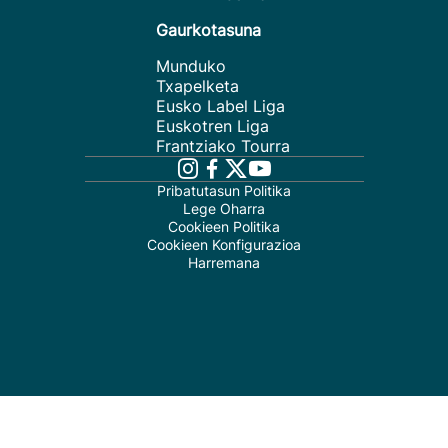
Gaurkotasuna
Munduko
Txapelketa
Eusko Label Liga
Euskotren Liga
Frantziako Tourra
Pribatutasun Politika
Lege Oharra
Cookieen Politika
Cookieen Konfigurazioa
Harremana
———
What is required: With the line that contains "Cookieen Politika" as the start, output every line through the end of the entries exactly. Add no other lines.

Response to this task:
Cookieen Politika
Cookieen Konfigurazioa
Harremana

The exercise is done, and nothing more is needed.